----- Record excerpts -----

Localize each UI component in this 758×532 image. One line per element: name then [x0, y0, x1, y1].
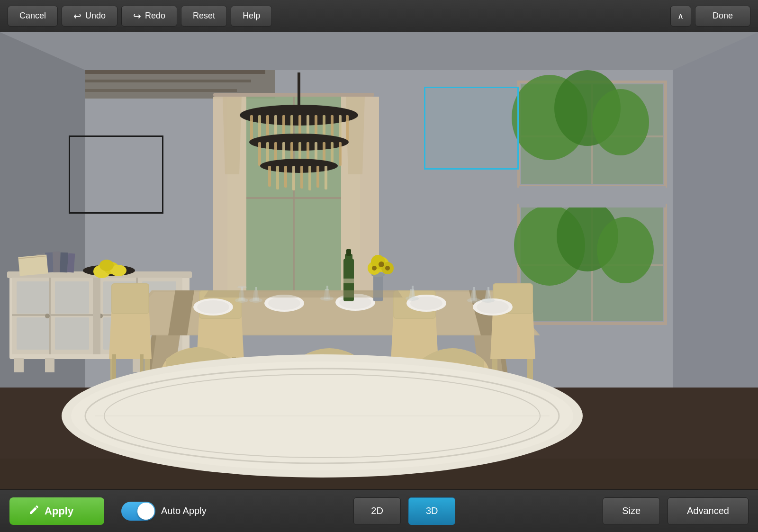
svg-rect-68 — [308, 166, 311, 190]
cancel-button[interactable]: Cancel — [8, 6, 58, 27]
reset-button[interactable]: Reset — [181, 6, 227, 27]
svg-rect-83 — [12, 314, 95, 316]
toggle-thumb — [137, 503, 154, 520]
svg-rect-18 — [246, 197, 341, 199]
room-scene — [0, 32, 758, 489]
svg-point-32 — [597, 217, 654, 283]
svg-rect-93 — [93, 278, 100, 354]
view-3d-label: 3D — [426, 505, 438, 516]
scene-area[interactable] — [0, 32, 758, 489]
svg-rect-97 — [60, 252, 68, 273]
svg-marker-13 — [223, 97, 242, 174]
apply-button[interactable]: Apply — [9, 497, 104, 525]
svg-rect-63 — [268, 166, 271, 187]
svg-point-172 — [385, 266, 390, 271]
redo-label: Redo — [145, 11, 165, 21]
svg-marker-115 — [109, 312, 152, 359]
svg-rect-37 — [250, 115, 253, 141]
svg-rect-185 — [412, 286, 414, 299]
svg-rect-188 — [473, 287, 475, 300]
cancel-label: Cancel — [19, 11, 46, 21]
svg-rect-78 — [17, 281, 51, 314]
wall-frame[interactable] — [69, 135, 163, 214]
svg-rect-79 — [17, 317, 51, 350]
svg-point-25 — [592, 89, 649, 155]
svg-marker-192 — [204, 290, 403, 298]
view-2d-label: 2D — [371, 505, 383, 516]
view-2d-button[interactable]: 2D — [353, 497, 401, 525]
apply-icon — [28, 504, 40, 518]
svg-rect-9 — [85, 89, 237, 92]
svg-rect-191 — [487, 287, 489, 300]
svg-rect-11 — [213, 93, 374, 97]
svg-point-176 — [237, 286, 247, 289]
help-button[interactable]: Help — [231, 6, 272, 27]
advanced-label: Advanced — [687, 505, 729, 516]
svg-rect-96 — [53, 252, 61, 272]
svg-marker-134 — [490, 312, 535, 359]
svg-rect-98 — [67, 253, 75, 273]
svg-point-170 — [372, 266, 377, 271]
selection-box[interactable] — [424, 87, 519, 170]
done-button[interactable]: Done — [695, 6, 750, 27]
help-label: Help — [243, 11, 260, 21]
svg-point-153 — [268, 297, 300, 310]
bottom-toolbar: Apply Auto Apply 2D 3D Size Advanced — [0, 489, 758, 532]
svg-rect-51 — [258, 142, 261, 166]
collapse-button[interactable]: ∧ — [670, 6, 691, 27]
svg-rect-117 — [112, 284, 148, 313]
apply-label: Apply — [45, 505, 73, 517]
undo-button[interactable]: ↩ Undo — [62, 6, 117, 27]
auto-apply-group: Auto Apply — [121, 502, 207, 521]
svg-rect-61 — [339, 142, 342, 166]
svg-rect-163 — [343, 279, 354, 283]
redo-button[interactable]: ↪ Redo — [121, 6, 177, 27]
undo-icon: ↩ — [73, 10, 81, 22]
svg-rect-162 — [346, 249, 351, 256]
auto-apply-label: Auto Apply — [161, 505, 207, 516]
svg-point-91 — [45, 314, 50, 318]
reset-label: Reset — [193, 11, 215, 21]
undo-label: Undo — [85, 11, 106, 21]
svg-rect-8 — [85, 80, 251, 82]
svg-point-105 — [99, 260, 114, 271]
svg-rect-65 — [284, 166, 287, 188]
svg-point-151 — [197, 300, 229, 314]
svg-rect-66 — [292, 166, 295, 190]
top-toolbar: Cancel ↩ Undo ↪ Redo Reset Help ∧ Done — [0, 0, 758, 32]
svg-rect-67 — [300, 166, 303, 189]
svg-point-171 — [379, 261, 384, 267]
size-button[interactable]: Size — [603, 497, 660, 525]
svg-rect-74 — [45, 358, 54, 372]
svg-rect-69 — [316, 166, 319, 188]
redo-icon: ↪ — [133, 10, 141, 22]
toggle-track — [121, 502, 155, 521]
auto-apply-toggle[interactable] — [121, 502, 155, 521]
size-label: Size — [622, 505, 641, 516]
done-label: Done — [713, 11, 733, 20]
svg-rect-80 — [55, 281, 89, 314]
svg-rect-33 — [519, 186, 666, 207]
svg-rect-81 — [55, 317, 89, 350]
chevron-up-icon: ∧ — [677, 11, 684, 21]
svg-rect-73 — [14, 358, 24, 372]
svg-rect-70 — [325, 166, 327, 189]
view-3d-button[interactable]: 3D — [408, 497, 456, 525]
svg-point-159 — [477, 300, 509, 314]
advanced-button[interactable]: Advanced — [668, 497, 749, 525]
svg-rect-7 — [85, 70, 265, 74]
svg-rect-64 — [276, 166, 279, 189]
svg-rect-49 — [346, 115, 349, 141]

-----

▸ Instructions for the task: Would you copy out every line in the records that includes the string "Size"?

▸ Result of the exercise:
bottom-toolbar: Apply Auto Apply 2D 3D Size Advanced — [0, 489, 758, 532]
size-button[interactable]: Size — [603, 497, 660, 525]
size-label: Size — [622, 505, 641, 516]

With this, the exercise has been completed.